**WORK REQUIRED:**
Transcribe the listing exactly; drop the images.

%%

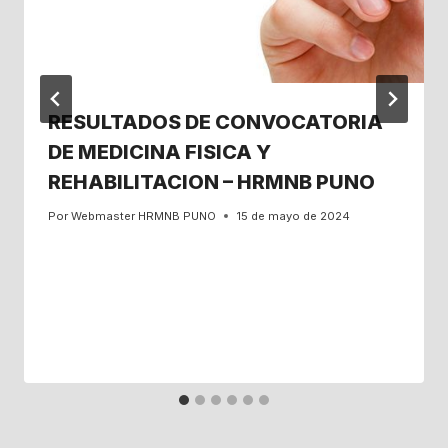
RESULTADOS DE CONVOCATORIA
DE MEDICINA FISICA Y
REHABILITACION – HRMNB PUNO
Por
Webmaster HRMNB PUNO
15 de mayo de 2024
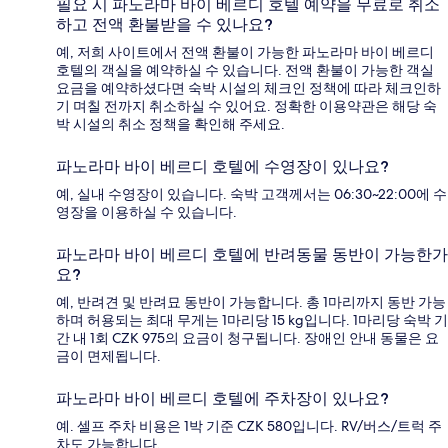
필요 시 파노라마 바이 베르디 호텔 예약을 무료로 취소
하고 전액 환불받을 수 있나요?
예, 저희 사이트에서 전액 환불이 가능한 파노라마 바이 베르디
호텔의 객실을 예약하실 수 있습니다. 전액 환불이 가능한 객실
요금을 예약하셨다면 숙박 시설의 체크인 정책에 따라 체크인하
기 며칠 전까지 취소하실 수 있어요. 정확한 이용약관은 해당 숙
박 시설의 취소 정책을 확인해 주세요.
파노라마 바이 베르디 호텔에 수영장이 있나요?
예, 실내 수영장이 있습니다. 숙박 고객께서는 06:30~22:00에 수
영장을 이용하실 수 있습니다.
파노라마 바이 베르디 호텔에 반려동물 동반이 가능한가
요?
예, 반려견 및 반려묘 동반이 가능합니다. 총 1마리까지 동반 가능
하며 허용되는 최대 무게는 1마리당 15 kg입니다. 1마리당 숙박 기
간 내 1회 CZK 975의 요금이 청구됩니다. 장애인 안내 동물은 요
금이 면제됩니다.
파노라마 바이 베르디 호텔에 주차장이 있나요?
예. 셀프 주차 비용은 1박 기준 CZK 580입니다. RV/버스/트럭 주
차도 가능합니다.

%%

**ANSWER SECTION:**
RESULTADOS DE CONVOCATORIA
DE MEDICINA FISICA Y
REHABILITACION – HRMNB PUNO
Por
Webmaster HRMNB PUNO
15 de mayo de 2024
필요 시 파노라마 바이 베르디 호텔 예약을 무료로 취소
하고 전액 환불받을 수 있나요?
예, 저희 사이트에서 전액 환불이 가능한 파노라마 바이 베르디
호텔의 객실을 예약하실 수 있습니다. 전액 환불이 가능한 객실
요금을 예약하셨다면 숙박 시설의 체크인 정책에 따라 체크인하
기 며칠 전까지 취소하실 수 있어요. 정확한 이용약관은 해당 숙
박 시설의 취소 정책을 확인해 주세요.
파노라마 바이 베르디 호텔에 수영장이 있나요?
예, 실내 수영장이 있습니다. 숙박 고객께서는 06:30~22:00에 수
영장을 이용하실 수 있습니다.
파노라마 바이 베르디 호텔에 반려동물 동반이 가능한가
요?
예, 반려견 및 반려묘 동반이 가능합니다. 총 1마리까지 동반 가능
하며 허용되는 최대 무게는 1마리당 15 kg입니다. 1마리당 숙박 기
간 내 1회 CZK 975의 요금이 청구됩니다. 장애인 안내 동물은 요
금이 면제됩니다.
파노라마 바이 베르디 호텔에 주차장이 있나요?
예. 셀프 주차 비용은 1박 기준 CZK 580입니다. RV/버스/트럭 주
차도 가능합니다.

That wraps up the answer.